Judging from sites like Recovering Grace -- and actually the daily news -- the church hurts people.  How many people can I count who have been deeply wounded by the "chuch"?  Lots.
Whatever happened to the "Safest Place on Earth?" The safest place is right outside Timbuktu -- far from anyone!
Either I am hopelessly depressed or I am on to something. Relationships are not safe. Who ever heard of a safe marriage? To love is to be hurt.
Associations are safe. Do you know anyone hurt by the National Model Railroad Association? Who ever saw the Parks Dept on the nightly news?  Have you ever seen a support group for survivors of the local PTA?

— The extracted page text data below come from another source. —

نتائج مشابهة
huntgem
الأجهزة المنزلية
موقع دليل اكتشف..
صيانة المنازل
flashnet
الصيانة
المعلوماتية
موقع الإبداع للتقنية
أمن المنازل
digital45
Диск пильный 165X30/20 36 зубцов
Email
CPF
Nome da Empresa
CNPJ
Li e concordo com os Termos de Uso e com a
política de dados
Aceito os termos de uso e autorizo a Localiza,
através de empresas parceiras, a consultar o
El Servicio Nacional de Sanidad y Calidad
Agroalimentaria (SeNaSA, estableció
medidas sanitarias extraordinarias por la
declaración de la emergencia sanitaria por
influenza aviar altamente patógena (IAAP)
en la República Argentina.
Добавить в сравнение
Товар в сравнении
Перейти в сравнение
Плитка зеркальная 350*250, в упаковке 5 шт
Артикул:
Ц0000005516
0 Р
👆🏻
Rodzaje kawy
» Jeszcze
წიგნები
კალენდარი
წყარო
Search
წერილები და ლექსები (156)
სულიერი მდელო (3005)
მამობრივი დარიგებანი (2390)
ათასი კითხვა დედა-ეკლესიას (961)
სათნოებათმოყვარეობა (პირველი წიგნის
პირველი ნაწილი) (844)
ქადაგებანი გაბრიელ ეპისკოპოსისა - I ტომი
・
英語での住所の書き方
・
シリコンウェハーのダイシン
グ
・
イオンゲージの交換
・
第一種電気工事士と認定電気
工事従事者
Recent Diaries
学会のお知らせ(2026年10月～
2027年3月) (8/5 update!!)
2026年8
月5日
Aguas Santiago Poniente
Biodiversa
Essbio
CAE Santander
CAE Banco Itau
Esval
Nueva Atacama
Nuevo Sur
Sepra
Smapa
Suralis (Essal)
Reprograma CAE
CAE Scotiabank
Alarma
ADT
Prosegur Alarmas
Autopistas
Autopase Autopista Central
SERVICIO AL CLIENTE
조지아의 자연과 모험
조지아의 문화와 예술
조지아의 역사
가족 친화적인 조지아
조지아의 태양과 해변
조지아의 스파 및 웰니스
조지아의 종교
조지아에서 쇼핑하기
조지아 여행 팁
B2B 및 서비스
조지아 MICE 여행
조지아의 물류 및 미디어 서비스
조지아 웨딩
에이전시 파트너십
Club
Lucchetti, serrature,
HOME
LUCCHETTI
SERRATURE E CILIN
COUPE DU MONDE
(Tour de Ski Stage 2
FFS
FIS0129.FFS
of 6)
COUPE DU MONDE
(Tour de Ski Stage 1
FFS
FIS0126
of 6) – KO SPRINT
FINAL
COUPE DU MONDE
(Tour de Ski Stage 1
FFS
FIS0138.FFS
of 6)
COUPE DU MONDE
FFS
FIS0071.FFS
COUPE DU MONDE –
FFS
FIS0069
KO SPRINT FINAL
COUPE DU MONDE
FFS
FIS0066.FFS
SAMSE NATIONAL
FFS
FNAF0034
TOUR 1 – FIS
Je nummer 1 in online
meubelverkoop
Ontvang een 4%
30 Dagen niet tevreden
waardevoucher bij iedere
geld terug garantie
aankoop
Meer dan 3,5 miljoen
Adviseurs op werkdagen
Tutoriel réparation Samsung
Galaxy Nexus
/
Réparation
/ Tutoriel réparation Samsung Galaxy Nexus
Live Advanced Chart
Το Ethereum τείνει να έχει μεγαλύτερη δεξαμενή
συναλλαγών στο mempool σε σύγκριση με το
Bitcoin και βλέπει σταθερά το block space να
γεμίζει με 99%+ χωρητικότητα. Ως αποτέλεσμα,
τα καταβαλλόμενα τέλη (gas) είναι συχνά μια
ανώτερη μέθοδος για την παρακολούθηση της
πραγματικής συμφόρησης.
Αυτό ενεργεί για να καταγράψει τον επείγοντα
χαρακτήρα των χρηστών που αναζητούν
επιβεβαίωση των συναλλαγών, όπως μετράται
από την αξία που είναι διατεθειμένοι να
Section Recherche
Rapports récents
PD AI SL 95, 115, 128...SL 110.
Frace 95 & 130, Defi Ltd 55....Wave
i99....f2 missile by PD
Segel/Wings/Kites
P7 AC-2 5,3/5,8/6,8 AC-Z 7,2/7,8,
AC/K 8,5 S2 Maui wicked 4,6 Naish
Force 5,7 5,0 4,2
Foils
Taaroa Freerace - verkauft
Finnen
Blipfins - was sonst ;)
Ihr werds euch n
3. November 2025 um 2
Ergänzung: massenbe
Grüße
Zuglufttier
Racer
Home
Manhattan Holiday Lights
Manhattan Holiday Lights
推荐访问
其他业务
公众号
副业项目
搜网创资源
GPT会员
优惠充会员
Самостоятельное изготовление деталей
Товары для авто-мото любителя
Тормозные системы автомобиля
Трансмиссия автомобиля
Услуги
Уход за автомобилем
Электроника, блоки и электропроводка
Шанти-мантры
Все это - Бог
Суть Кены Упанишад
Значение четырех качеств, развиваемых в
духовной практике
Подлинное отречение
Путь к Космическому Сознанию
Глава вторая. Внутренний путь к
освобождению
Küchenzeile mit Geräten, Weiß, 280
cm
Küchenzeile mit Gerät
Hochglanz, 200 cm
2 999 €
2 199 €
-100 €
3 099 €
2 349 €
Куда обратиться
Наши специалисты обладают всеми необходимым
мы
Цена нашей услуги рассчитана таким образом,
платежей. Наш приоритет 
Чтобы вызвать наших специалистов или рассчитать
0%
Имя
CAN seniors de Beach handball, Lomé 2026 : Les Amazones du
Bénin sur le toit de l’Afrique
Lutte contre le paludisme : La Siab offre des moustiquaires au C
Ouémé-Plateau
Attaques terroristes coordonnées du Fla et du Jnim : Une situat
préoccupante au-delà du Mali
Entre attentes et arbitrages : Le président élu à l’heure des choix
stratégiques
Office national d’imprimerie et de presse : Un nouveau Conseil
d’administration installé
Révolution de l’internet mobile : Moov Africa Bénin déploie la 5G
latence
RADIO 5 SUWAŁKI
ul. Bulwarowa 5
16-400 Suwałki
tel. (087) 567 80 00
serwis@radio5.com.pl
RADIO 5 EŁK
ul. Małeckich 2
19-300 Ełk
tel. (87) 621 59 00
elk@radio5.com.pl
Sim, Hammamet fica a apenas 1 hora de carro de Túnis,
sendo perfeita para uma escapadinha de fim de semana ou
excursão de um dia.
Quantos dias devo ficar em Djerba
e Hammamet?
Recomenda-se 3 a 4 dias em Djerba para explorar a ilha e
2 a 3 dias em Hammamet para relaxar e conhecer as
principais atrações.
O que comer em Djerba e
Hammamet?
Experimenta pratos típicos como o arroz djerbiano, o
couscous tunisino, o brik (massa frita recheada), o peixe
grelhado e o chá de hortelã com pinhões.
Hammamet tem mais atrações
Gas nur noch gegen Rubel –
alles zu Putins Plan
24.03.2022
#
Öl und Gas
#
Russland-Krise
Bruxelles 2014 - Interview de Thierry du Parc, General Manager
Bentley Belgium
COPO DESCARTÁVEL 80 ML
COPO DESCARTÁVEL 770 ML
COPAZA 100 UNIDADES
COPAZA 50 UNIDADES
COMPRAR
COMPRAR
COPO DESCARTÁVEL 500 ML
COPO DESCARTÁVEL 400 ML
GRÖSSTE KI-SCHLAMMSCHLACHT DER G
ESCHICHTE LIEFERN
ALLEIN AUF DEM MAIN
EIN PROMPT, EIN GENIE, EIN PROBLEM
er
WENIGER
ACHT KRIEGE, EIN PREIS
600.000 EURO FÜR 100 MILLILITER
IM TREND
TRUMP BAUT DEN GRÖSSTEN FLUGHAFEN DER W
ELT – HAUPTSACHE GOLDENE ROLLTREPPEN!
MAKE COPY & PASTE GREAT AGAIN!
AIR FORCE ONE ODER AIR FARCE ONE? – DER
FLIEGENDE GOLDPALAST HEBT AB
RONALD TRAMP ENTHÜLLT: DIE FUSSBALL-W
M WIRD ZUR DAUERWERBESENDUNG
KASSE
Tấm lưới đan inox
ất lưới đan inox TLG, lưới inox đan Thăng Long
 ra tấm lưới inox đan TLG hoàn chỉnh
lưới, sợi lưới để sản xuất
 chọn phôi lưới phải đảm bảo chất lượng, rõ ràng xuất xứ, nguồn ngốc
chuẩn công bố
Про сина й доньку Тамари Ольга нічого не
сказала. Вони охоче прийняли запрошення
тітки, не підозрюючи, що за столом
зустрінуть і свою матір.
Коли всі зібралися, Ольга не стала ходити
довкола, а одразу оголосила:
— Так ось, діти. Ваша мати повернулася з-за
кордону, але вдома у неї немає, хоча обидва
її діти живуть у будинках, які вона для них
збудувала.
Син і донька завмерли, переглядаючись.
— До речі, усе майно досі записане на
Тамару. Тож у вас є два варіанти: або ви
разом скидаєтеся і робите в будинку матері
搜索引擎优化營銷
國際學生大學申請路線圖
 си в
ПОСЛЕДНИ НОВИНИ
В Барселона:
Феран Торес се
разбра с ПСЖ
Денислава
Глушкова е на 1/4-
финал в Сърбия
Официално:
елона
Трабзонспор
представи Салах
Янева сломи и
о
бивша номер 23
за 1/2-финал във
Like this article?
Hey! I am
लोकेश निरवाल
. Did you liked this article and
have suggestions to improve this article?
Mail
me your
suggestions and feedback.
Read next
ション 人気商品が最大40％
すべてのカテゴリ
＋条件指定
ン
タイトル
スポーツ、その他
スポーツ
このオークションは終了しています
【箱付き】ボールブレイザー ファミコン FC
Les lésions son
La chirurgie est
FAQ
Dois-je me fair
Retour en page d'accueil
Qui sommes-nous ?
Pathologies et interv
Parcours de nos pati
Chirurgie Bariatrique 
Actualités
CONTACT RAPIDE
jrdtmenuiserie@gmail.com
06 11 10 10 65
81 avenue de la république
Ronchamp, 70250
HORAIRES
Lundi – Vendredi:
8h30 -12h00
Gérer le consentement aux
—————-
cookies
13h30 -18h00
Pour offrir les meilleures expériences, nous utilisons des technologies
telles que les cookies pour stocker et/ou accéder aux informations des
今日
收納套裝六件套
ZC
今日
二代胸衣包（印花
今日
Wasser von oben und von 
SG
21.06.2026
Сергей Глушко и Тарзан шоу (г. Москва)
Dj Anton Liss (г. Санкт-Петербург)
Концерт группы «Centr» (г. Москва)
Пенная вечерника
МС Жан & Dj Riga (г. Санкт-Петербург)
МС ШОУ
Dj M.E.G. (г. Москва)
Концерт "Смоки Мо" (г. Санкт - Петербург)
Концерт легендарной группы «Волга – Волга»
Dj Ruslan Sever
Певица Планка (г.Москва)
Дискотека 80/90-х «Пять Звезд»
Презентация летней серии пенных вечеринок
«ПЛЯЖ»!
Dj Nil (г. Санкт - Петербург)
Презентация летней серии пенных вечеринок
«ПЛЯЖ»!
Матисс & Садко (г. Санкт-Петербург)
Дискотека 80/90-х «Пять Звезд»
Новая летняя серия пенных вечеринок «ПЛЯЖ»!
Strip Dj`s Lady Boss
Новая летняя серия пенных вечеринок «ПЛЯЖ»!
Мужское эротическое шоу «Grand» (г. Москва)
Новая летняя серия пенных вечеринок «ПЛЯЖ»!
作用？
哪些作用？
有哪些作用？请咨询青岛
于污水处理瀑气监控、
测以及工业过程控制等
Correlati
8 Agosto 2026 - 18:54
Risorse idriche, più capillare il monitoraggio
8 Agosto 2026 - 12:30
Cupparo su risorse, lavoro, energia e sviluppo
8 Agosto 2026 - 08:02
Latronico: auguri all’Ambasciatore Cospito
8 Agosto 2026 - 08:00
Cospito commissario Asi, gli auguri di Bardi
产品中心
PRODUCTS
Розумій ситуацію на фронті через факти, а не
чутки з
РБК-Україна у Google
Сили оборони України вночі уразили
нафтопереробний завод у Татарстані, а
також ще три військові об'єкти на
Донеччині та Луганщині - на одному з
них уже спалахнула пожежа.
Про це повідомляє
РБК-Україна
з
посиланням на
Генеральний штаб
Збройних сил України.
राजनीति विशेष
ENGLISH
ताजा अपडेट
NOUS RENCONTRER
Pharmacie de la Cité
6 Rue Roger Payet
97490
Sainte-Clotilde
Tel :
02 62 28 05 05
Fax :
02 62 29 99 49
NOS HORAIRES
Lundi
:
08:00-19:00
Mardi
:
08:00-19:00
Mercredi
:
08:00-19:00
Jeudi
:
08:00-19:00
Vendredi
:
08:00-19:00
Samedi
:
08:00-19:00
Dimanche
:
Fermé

So here is what I am thinkin'.   The church is a painful place because its suppose to break us.  Like marriage any relationship entered into deeply results in a desperate realization that I like my own way and I need grace. I am not the nice guy I thought I was. This is the existential crisis we must face if we are to truly love.  As Jesus said, "Except a kernel of wheat fall into the ground and die, it abides alone, but if it die, it brings much fruit."  I remember that I honestly don't like most people, much less love my neighbor as myself. In that stark realization, I sink down into the childlike place where tears come from and prayer is real.  In that place, the Comforter comes, and I inexplicably see others as I am, a kid, and His love starts flowing.
I think this is the fruit he is talking about -- love, gentleness that comes when I know I have been given grace, patience, peace, stuff like that. This is the sort of thing that then marks the true followers of Jesus. By your love for each other they will know you (to paraphrase another of Jesus'words).
This love is a rare thing, particularly when it lasts. It is mostly in the brokenness of painful relatipnships that God births this love in us.
That's worth getting up on Sunday morning for.
P.S. If you hearing me saying in this post that I always get hurt by people at my church, that's not the point. The point is that as an introvert, faith commumity is often annoying and most Sundays I would rather hit the bike trail, but I stay because God has something good for me that only comes in relationship and relationship only comes through pain.